O Salvador abana simplesmente a cabeça de forma afirmativa. E não acrescenta mais nada. Fica calado e quieto a olhar para a grande máquina geradora de água que ocupa o centro daquela sala. Estará ele a concordar com a minha ideia para resolver o problema de higiene das pessoas da sala secreta ou com o facto de eu não querer nada com o Matias?
Ficamos em silêncio a vigiar aquela grande máquina como se ela pudesse, de repente, ganhar vida e começar a fugir.

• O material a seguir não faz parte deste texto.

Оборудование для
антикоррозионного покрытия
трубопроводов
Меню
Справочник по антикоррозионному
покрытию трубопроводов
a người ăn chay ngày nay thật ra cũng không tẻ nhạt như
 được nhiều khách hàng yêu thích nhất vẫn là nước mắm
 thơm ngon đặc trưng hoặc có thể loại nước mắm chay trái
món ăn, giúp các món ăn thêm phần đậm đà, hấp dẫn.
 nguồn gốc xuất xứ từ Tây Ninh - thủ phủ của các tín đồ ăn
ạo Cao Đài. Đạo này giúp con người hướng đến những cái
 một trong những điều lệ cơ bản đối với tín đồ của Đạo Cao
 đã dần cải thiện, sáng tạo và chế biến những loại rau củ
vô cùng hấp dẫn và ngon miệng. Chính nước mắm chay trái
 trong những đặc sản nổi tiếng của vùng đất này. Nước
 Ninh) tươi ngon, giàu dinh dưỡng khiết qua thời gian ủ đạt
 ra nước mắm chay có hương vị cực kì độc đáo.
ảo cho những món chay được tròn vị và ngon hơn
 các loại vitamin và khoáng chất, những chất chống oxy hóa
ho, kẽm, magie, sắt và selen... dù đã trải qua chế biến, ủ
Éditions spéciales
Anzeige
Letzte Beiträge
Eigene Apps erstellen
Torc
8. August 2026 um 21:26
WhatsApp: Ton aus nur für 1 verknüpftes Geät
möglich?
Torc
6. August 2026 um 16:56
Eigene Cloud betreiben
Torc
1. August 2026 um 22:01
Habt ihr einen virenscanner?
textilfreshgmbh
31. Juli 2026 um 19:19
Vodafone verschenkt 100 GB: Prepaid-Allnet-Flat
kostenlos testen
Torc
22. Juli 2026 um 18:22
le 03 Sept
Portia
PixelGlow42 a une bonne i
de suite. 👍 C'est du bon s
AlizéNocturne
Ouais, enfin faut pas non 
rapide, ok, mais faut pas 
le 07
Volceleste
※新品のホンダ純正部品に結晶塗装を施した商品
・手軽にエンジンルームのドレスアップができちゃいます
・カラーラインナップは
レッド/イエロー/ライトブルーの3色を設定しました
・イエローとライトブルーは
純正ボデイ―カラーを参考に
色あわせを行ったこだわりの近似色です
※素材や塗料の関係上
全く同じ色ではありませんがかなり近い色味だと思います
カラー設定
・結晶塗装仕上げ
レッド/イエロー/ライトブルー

Na minha cabeça, os pensamentos correm, voam.
Porque é que o Salvador estava tão curioso para saber o que eu sentia pelo Matias? Porque é que ele estava tão preocupado com a ideia de o Matias obter aquilo que ele quer de mim?
Não sei as respostas a estas perguntas e isso deixa-me insegura. Sinto-me triste por não conhecer o Salvador ao ponto de perceber o que ele quer dizer, sem sentir a necessidade de lhe perguntar.
Ficamos assim por uns longos e martirizantes minutos.
Quando o Salvador se vira de costas para a máquina e começa a andar, apresso o passo para caminhar lado-a-lado com ele. Não é uma tarefa difícil e rapidamente consigo adaptar o meu ritmo ao dele. Pelo canto do olho, atrevo-me a olhar na sua direção. Um sorriso subtil destaca-se por entre a escuridão do seu misterioso rosto. Um sorriso que tem a capacidade de, por momentos, acelerar o meu coração.